Zdzisław Krasnodębski

i

Autor: East News

Prof. Zdzisław Krasnodębski:W demokracji podziały są naturalne

2013-11-12 4:30

Socjologowie o obchodach Narodowego Święta Niepodległości

"Super Express": - Dlaczego święto 11 listopada bardziej dziś dzieli Polaków, niż łączy?

Prof. Zdzisław Krasnodębski: - Podziały polityczne są naturalne w demokracji. Zakładamy, że na tym ten system polega i że społeczeństwo jest zróżnicowane. Podziały nie są problemem. W 1918 roku Polacy też byli podzieleni, może bardziej niż dziś. Problemem jest dziś głębokość i natura tych podziałów. Nie ma nic złego w tym, że niektóre środowiska chcą na swój własny sposób obchodzić Święto Niepodległości. Wielu ludziom, również mnie, trudno jest się identyfikować z uroczystościami państwowymi. Nie budzą moich ciepłych uczuć.

- Dlaczego? Nie są wyjątkowe: defilada wojskowa z orkiestrą, zmiana warty, symbole państwowe, standardowe wzniosłe przemówienia...

- Bo trudno mi się utożsamiać z prezydentem i elitą, która się tam zbiera. Nie dopełnili swoich podstawowych obowiązków, a chodzi o obowiązki nie wobec jakiejś opcji politycznej, ale wobec państwa polskiego.

- Jakie to obowiązki?

- Pierwszy, który przychodzi mi na myśl, to obowiązek zadbania o suwerenność i godność polskiego państwa po 10 kwietnia 2010 roku. Głęboko różnimy się też stosunkiem do niepodległości. To różnica, która zapewne nie dzieli tak Francuzów, Amerykanów czy Niemców.

- Ale jeśli zapytać uczestników wczorajszych marszów, dlaczego na nie przyszli, to każdy odpowie, że jest patriotą i stąd jego obecność. Może 11 listopada powinien być wyłącznie manifestacją patriotyzmu, niezależnie od postaw czy ocen, które w dalszej kolejności z niego wynikają.
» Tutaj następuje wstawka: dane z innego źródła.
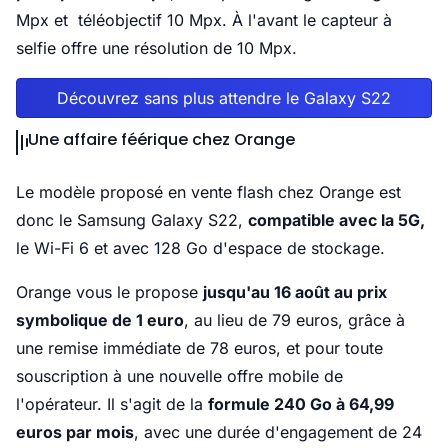
Mpx et téléobjectif 10 Mpx. À l'avant le capteur à
selfie offre une résolution de 10 Mpx.
Découvrez sans plus attendre le Galaxy S22
Une affaire féérique chez Orange
Le modèle proposé en vente flash chez Orange est
donc le Samsung Galaxy S22,
compatible avec la 5G,
le Wi-Fi 6 et avec 128 Go d'espace de stockage.
Orange vous le propose
jusqu'au 16 août au prix
symbolique de 1 euro
, au lieu de 79 euros, grâce à
une remise immédiate de 78 euros, et pour toute
souscription à une nouvelle offre mobile de
l'opérateur. Il s'agit de la
formule 240 Go à 64,99
euros par mois
, avec une durée d'engagement de 24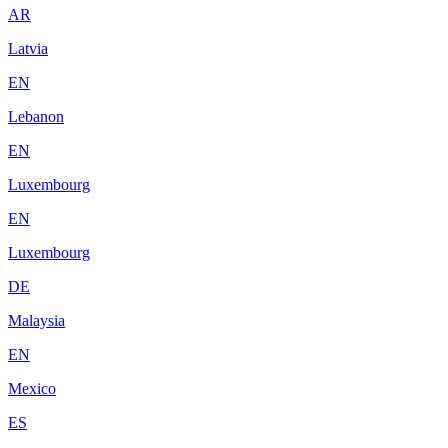
AR
Latvia
EN
Lebanon
EN
Luxembourg
EN
Luxembourg
DE
Malaysia
EN
Mexico
ES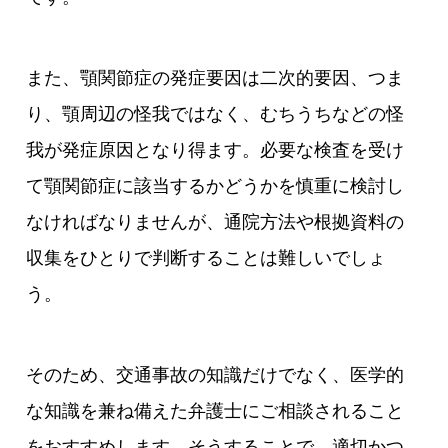
また、顎関節症の発症要因は二次的要因、つま
り、顎周辺の怪我ではなく、むちうちなどの怪
我が発症原因となり得ます。必要な検査を受け
て顎関節症に該当するかどうかを慎重に検討し
なければなりませんが、通院方法や根拠資料の
収集をひとりで判断することは難しいでしょ
う。
そのため、交通事故の知識だけでなく、医学的
な知識を兼ね備えた弁護士にご相談されること
をおすすめします。そうすることで、適切かつ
- Patriotyzm może oznaczać bardzo różne rzeczy. Pan prezydent jest zwolennikiem patriotyzmu radosnego, który niezupełnie mi odpowiada. Ale powiedzmy, że istnieje jakieś spektrum postrzegania polskości i zakładamy, iż możemy się różnić. Niektórzy pojmują jednak polski patriotyzm jako rezygnację z niepodległości.

- Trudno mi w to uwierzyć.

- Ależ oczywiście. Jeśli ktoś mówi, że Polska ma być częścią federacji europejskiej, to chce w większej części zrezygnować z niepodległości Polski. Unia Europejska, do której wstępowaliśmy, jest instytucją ponadnarodową i jest związkiem państw, ale nie jest federacją. Ciężko kogoś takiego nazwać więc patriotą, może być np. miłośnikiem polskiej kultury, ale nie jest zwolennikiem polskiej państwowości. To, że ktoś określa się mianem patrioty, nie znaczy, że nim jest. Gomułka, Bierut i targowiczanie też mówili, że są patriotami. Zawsze używano u nas tej retoryki.
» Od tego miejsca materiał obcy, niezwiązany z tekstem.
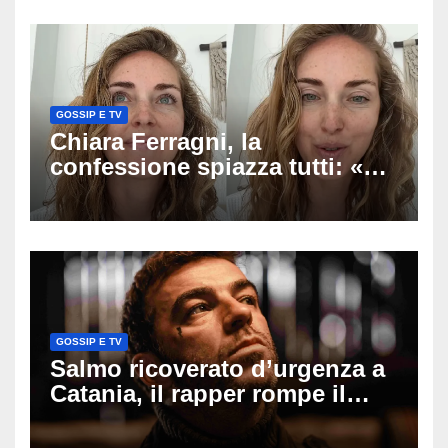
verso la serenità
GOSSIP E TV
Chiara Ferragni, la
confessione spiazza tutti: «Un
mio ex voleva che mi rifacessi
il seno». Poi svela i ritocchi di
cui si è pentita
GOSSIP E TV
Salmo ricoverato d’urgenza a
Catania, il rapper rompe il
silenzio dopo la notte in
ospedale: come sta e cosa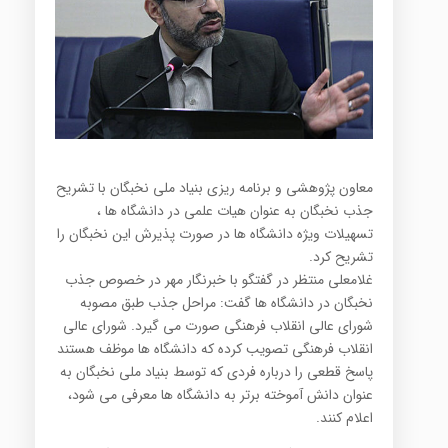
معاون پژوهشی و برنامه ریزی بنیاد ملی نخبگان با تشریح
جذب نخبگان به عنوان هیات علمی در دانشگاه ها ،
تسهیلات ویژه دانشگاه ها در صورت پذیرش این نخبگان را
تشریح کرد.
غلامعلی منتظر در گفتگو با خبرنگار مهر در خصوص جذب
نخبگان در دانشگاه ها گفت: مراحل جذب طبق مصوبه
شورای عالی انقلاب فرهنگی صورت می گیرد. شورای عالی
انقلاب فرهنگی تصویب کرده که دانشگاه ها موظف هستند
پاسخ قطعی را درباره فردی که توسط بنیاد ملی نخبگان به
عنوان دانش آموخته برتر به دانشگاه ها معرفی می شود،
اعلام کنند.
- Obchody Święta Niepodległości są u nas za bardzo upolitycznione? Politycy próbują je zawłaszczać? Wielu zwykłych obywateli nie poszło na żaden marsz, ale wywiesiło biało-czerwone flagi.

- Ale wywieszenie flagi to jest akt polityczny. To jest przyznanie się do Polski, a Polska jest bytem politycznym. Jeśli ktoś chce być apolityczny, nie chce mieć z polityką czy politykami nic wspólnego, to w tym sensie nie może być polskim patriotą. To, co zrobił Mieszko I, ustanawiając nasze państwo, to był akt polityczny. 1989 rok też był aktem politycznym. Być obywatelem, to uczestniczyć w polityce. Rozumiem pragnienie obywateli, żebyśmy byli w stanie znaleźć pewne podstawowe wartości, które będą dla nas wspólne i żeby te inne, drugorzędne rzeczy były przez chwilę wyciszone. Ale spór w Polsce nie dotyczy rzeczy drugorzędnych.